The core of it is a move to a far more diverse product offering, with price points to match the smaller wallets and narrower interests of younger consumers. Group head of strategy George MacFarlane talked about a focus on “incremental customers” and, tellingly, a “transition to a VOD-centric world”.
A group of senior executives at the business talked openly about the end of linear television – not in the immediate future, but in years rather than decades. There were a number of critical breaks from Sky’s prior thinking revealed, which I’ll analyse in detail in a future feature, but the critical elements are these:
- Sky will offer online only linear packages.
- There will be a service delivered by ‘puck’ – an Apple TV-style and Android-powered device.
- They are turning to embrace other services, and future packages could include the likes of Lightbox, Netflix and MLB or NBA league pass.
- The satellite business will remain as a premium product and way of providing service to their valuable and lucrative legacy customer base – maintaining revenue and preserving access to customers who are less technologically adept or have poor internet.
- All new services will be significantly cheaper: there was talk of $30, $20, $15 or even less.
- A parallel operating system will provide a Netflix-style interface for both linear and on demand television, while preserving the grid-centric style for the (mostly older) customers who prefer it.
- The new HBO deal has full streaming rights to its entire catalogue, significantly strengthening Neon.
- Neon will provide a TV-only option, at a discount to the full stack TV and movies offering.
- Sports will remain largely bundled, but likely have more plausibly-priced options than has been the case with Fan Pass.
- A new version of Sky Go launches Monday as both a site and an app, which, based on a brief test drive, fixes much of what has been a comically poor quality service for much of its existence.
The vision was a radical one for the company, which has strongly resisted any moves which might risk cannibalising its existing customer base. This has meant younger people – who’ve grown up without or transitioned from a linear environment, and gotten used to venture capital-subsidised services like Netflix – will now have cheaper and more familiar ways of interacting with the pay TV giant.

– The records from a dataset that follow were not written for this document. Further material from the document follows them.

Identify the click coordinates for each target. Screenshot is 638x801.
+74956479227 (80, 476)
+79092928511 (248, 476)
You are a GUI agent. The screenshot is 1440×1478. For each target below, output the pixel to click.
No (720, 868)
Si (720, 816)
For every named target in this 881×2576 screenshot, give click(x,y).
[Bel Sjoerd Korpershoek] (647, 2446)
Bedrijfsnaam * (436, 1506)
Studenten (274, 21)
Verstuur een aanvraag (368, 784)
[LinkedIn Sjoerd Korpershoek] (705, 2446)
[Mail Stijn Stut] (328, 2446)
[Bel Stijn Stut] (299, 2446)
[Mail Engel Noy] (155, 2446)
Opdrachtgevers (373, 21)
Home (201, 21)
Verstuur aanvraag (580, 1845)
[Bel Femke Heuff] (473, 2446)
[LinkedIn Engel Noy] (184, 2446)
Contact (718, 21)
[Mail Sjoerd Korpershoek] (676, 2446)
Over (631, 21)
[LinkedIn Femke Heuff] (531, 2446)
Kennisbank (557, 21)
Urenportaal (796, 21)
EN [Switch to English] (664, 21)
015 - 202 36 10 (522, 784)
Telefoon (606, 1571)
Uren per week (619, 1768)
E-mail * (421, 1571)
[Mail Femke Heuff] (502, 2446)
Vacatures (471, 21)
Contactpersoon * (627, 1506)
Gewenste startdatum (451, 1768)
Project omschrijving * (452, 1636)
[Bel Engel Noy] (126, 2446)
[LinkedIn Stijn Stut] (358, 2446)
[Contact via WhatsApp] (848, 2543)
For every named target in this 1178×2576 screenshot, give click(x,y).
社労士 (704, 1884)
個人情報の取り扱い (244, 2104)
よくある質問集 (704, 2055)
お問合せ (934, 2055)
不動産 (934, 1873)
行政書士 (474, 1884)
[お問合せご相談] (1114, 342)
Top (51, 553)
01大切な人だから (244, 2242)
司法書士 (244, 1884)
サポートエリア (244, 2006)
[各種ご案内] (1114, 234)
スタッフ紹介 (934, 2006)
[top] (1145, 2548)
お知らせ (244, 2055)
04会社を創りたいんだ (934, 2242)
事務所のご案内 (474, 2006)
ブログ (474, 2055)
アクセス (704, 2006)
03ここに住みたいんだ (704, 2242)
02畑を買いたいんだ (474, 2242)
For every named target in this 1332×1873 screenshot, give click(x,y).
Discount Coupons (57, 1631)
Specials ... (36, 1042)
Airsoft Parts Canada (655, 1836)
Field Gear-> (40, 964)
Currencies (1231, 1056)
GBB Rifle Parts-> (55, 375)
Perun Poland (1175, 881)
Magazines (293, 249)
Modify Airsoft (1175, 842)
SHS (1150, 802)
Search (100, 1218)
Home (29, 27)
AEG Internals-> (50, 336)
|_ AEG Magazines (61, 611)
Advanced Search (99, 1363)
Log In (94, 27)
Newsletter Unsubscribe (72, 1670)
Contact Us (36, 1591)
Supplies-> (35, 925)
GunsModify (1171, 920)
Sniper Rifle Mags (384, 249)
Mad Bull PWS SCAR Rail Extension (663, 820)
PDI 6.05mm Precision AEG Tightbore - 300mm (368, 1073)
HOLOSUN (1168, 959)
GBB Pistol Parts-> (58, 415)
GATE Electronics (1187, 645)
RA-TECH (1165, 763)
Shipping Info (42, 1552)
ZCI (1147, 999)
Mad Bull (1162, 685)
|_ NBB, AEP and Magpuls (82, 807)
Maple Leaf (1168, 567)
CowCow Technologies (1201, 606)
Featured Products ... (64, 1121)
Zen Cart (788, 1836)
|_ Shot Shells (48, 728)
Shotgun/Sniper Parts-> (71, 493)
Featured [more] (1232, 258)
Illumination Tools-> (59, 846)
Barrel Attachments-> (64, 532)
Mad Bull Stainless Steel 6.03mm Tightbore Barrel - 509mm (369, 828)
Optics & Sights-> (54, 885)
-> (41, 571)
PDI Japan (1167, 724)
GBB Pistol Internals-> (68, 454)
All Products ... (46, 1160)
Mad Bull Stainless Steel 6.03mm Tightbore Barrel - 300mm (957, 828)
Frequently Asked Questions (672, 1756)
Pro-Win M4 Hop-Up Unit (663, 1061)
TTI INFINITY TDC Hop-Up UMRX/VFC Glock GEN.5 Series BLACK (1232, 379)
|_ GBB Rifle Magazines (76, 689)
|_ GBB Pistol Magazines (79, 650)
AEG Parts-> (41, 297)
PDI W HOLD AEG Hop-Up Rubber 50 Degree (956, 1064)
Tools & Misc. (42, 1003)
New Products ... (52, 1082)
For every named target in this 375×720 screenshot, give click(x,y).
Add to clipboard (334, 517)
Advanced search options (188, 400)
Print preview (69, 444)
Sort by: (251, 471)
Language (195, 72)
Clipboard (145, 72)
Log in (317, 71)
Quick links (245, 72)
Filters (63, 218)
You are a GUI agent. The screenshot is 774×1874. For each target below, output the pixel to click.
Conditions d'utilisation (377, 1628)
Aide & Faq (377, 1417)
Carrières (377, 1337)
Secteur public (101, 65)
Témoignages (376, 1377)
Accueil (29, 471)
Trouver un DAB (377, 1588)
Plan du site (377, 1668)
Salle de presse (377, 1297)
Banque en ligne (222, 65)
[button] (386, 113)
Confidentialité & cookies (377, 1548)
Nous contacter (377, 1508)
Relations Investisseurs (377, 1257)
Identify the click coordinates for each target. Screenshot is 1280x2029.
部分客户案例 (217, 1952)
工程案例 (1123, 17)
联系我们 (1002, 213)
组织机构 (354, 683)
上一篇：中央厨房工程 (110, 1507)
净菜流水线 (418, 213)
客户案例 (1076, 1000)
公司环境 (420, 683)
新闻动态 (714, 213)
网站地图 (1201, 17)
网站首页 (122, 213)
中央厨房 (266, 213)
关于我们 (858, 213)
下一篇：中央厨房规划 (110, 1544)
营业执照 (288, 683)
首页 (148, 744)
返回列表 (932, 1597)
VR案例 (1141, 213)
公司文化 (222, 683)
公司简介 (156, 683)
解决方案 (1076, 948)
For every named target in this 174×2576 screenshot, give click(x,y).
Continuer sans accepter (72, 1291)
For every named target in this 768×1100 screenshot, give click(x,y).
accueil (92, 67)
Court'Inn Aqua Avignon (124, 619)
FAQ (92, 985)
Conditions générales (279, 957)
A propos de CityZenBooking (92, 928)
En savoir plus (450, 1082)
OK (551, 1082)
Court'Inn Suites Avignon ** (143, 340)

Huge question marks remain for Sky. The major international competitors are still out there, awash with cash and biding their time. A legacy of cynical behaviour towards their customer base has rendered them a hate brand for many, and this won’t vanish overnight. The year-long time frame before deployment is an epic one in the hyper-paced world of contemporary media, giving ample opportunity for competitors to emerge or events to overtake it. And hanging over it all are the next set of SANZAR rights, which could easily be split up or ripped away, thus crippling the legacy customer base which has allowed them the luxury of waiting this long before they’ve onboarded a new generation.
Still, today shows Sky is finally living in reality and making the kind of moves potential customers have long-begged for. John Fellet, who recently announced his retirement, now looks like he’s leaving a company with a path to the future, rather than the ‘Skytanic’, as it appeared recently. The outcome remains as uncertain as ever. But at least he and his team now have a plan.